The history of race relations in America, while convoluted is also abstract. A conventional wisdom of American history has always based its foundation pertaining to any race narrative upon eradication of those at the bottom, in reality and in the collective consciousness, in favor of the status quo. With such tools as distraction by a ubiquitous entertainment industry, these insidious systems continue, today, by heavily favoring certain experiences and representations over others. This, in turn, collectively manipulates the social consciousness with regard to how races, cultures and ideas are viewed in historical and contemporary settings.

In the past, wealthy landowners used slavery as a form of self-enrichment through a plantation system in conjunction with strategic real world abuses meant to divide the nation’s poorest along racial lines.

Today, we merely read a brief, antiseptic synopsis, which historians recored for us to read aloud in half-awake classrooms.

( Go read Howard Zinn)

Immediately following the Civil War, the Reconstruction Era was an unprecedented and chaotic period in American history.
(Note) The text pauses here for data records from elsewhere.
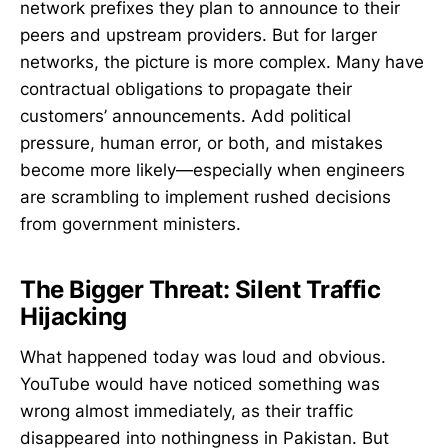
network prefixes they plan to announce to their
peers and upstream providers. But for larger
networks, the picture is more complex. Many have
contractual obligations to propagate their
customers’ announcements. Add political
pressure, human error, or both, and mistakes
become more likely—especially when engineers
are scrambling to implement rushed decisions
from government ministers.
The Bigger Threat: Silent Traffic
Hijacking
What happened today was loud and obvious.
YouTube would have noticed something was
wrong almost immediately, as their traffic
disappeared into nothingness in Pakistan. But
In 1866, radical Republicans successfully pushed through policies that saw former- Confederate political leaders stripped of their power and sweeping rights given to the Freemen (former-slaves). This was all done despite then President Andrew Johnson’s complete opposition to Reconstruction, which so frustrated the Congress that an effort to successfully impeach him fell short by only one vote of a needed 2/3’s majority. The unabated resistance to the transformation of America from institutionally racist slave state to equal society was a major factor in causing the Panic of 1873, which saw  the total collapse of the U.S and European economies. This ironically led to a voter blowback that saw Republicans summarily voted of office and the unceremonious end of any push to abolish racist tactics for nearly 100 years.

Reconstruction was seen at the time as the only reliable equal playing field for the freed slaves. Allowing for a proper entitlement of land, education and a needed social economic social safety net. With a fail reconstruction period leading to Jim Crowe segregation regime and KKK terrorist attacks in the south. The conditions where ripe for an unequal balancing act between the races.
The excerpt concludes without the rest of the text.